From Bugzilla Helper: User-Agent: Mozilla/5.0 (X11; U; Linux i686; ja-JP; rv:1.7.8) Gecko/20050517 Firefox/1.0.4 (Debian package 1.0.4-2) Description of problem: NFS clients(I tried with Solaris 5.8 and Redhat EL3 U4) hang during performance tests with iozone. Iozone does not finish. NFS server is running on RedhatEL3 U5. It had been nice with an EL3 U4. Version-Release number of selected component (if applicable): How reproducible: Always Steps to Reproduce: 1.mount nfs with rsize/wsize 32KB or 16KB 2.run iozone benchmark 3.wait a few hours Actual Results: Iozone does not finish. Command 'df' hangs and never returns. vmstat says the server cpu is 100% idle. EL3U4 client's cpu was 100% "wait". Tcpdump shows no traffic between the client and the server. "rpcinfo -p" from the nfs client and from other machines sometime shows nfs protocols(mountd, nfsd...), sometime not(only portmaper, ypbind, etc). After I restart the portmapper by '/etc/init.d/portmap restart' on the nfs server, it answers correctly. The nfs server can be mounted from other machines, and you can see the files. Expected Results: iozone finishes usually. Additional info: iozone command is something like: /opt/iozone/bin/iozone -a -i0 -i1 -i2 -s 16g -r 64k -f fileA or /opt/iozone/bin/iozone -i0 -i1 -i2 -s 2g -r 64k -t 8 -F file1 file2 ... file8 nfs mount options are: -o hard,intr,rw,vers=3,rsize=$RWSIZE,wsize=$RWSIZE,timeo=11,retrans=5 In both case below(32KB and 16KB), it hangs easily, say, in a few hours. RWSIZE=32768 RWSIZE=16384 With default 8192, I am not very sure. I once hit a hang, but not easy to reproduce. I had changed NFSSVC_MAXBLKSIZE(include/linux/nfsd/const.h) to 32KB. The NFS server is on a Redhat EL3 U5 machine: It's a single cpu machine and it runs smp kernel. I have not tried with up kernel, though I could try. The number of nfs daemons is set to 168.

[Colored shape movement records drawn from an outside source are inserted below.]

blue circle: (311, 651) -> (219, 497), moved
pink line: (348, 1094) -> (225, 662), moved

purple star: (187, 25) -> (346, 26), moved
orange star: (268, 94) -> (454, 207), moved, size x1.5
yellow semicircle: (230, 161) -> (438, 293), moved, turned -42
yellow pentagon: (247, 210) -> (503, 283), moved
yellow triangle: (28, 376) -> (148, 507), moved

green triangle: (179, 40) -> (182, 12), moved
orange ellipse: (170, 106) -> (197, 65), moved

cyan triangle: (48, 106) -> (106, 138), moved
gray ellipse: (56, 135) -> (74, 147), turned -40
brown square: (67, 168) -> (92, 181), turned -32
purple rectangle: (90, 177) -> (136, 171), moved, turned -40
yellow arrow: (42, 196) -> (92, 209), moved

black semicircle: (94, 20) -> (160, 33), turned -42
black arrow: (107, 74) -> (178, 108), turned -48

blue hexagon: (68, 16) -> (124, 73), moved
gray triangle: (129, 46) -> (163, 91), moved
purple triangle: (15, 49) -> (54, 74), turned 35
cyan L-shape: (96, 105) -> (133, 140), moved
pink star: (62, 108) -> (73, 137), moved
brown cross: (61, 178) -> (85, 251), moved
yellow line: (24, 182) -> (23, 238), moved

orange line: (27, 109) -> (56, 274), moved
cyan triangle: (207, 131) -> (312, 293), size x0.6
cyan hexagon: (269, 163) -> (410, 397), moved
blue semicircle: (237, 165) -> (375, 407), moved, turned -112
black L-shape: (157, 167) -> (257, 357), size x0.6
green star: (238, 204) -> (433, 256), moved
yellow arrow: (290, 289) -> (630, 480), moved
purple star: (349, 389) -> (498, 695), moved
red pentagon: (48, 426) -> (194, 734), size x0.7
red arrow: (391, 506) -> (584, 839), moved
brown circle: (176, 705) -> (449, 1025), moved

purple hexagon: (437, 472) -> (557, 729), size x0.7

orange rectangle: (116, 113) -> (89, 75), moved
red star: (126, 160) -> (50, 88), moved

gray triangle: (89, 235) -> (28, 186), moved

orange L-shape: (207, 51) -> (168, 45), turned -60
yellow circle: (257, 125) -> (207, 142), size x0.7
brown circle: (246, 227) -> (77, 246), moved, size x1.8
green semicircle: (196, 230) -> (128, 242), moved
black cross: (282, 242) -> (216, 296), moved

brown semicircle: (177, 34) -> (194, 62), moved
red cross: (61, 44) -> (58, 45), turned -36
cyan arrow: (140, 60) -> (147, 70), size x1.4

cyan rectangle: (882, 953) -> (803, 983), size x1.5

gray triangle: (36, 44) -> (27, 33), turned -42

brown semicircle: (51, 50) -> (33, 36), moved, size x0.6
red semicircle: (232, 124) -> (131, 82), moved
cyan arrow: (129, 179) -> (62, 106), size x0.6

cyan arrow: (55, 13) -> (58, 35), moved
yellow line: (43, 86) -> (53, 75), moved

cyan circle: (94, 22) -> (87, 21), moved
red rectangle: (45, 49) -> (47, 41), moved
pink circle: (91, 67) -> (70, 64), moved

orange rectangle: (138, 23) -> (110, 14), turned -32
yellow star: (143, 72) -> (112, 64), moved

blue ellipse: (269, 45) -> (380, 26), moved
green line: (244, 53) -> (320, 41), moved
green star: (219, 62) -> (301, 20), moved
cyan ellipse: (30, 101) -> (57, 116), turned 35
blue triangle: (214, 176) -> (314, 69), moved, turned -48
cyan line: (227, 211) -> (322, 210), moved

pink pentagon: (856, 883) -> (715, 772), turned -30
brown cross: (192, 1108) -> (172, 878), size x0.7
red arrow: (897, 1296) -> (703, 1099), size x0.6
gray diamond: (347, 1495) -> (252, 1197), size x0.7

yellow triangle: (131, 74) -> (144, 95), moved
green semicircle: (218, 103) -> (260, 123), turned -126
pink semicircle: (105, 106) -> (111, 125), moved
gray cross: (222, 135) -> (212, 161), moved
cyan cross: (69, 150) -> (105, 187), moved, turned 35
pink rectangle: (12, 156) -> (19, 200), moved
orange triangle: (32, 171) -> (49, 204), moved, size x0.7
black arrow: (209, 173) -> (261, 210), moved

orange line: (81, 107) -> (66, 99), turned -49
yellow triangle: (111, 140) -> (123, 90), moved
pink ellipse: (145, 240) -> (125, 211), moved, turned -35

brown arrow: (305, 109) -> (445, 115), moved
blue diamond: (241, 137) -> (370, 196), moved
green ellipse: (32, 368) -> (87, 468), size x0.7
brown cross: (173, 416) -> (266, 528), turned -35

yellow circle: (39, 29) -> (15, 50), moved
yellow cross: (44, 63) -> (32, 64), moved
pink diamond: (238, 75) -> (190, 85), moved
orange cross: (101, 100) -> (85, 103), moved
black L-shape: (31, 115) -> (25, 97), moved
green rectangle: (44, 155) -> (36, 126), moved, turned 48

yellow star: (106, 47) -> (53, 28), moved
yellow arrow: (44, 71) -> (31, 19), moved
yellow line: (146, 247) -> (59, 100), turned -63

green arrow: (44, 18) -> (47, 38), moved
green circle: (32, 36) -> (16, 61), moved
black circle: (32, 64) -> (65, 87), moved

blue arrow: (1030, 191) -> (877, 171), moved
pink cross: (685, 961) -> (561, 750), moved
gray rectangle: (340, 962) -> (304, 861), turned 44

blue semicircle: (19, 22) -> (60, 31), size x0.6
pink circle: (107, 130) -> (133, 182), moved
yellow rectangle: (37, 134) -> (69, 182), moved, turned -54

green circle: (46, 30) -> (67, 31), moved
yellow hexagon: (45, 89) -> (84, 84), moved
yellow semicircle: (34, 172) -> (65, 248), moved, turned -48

Could you please post a SysRq-t system backtrace of the server when this hang occurs
Created attachment 119244 [details] sysrq-t output Processes, name starting with CL, are clustering software. xlan is something like the bonding driver. I am not sure whether they are involved in the nfs hang, though they worked nicely with RedHatEL3U4. It looks like some processes are sleeping in __alloc_pages? I wonder how they are called from schedule().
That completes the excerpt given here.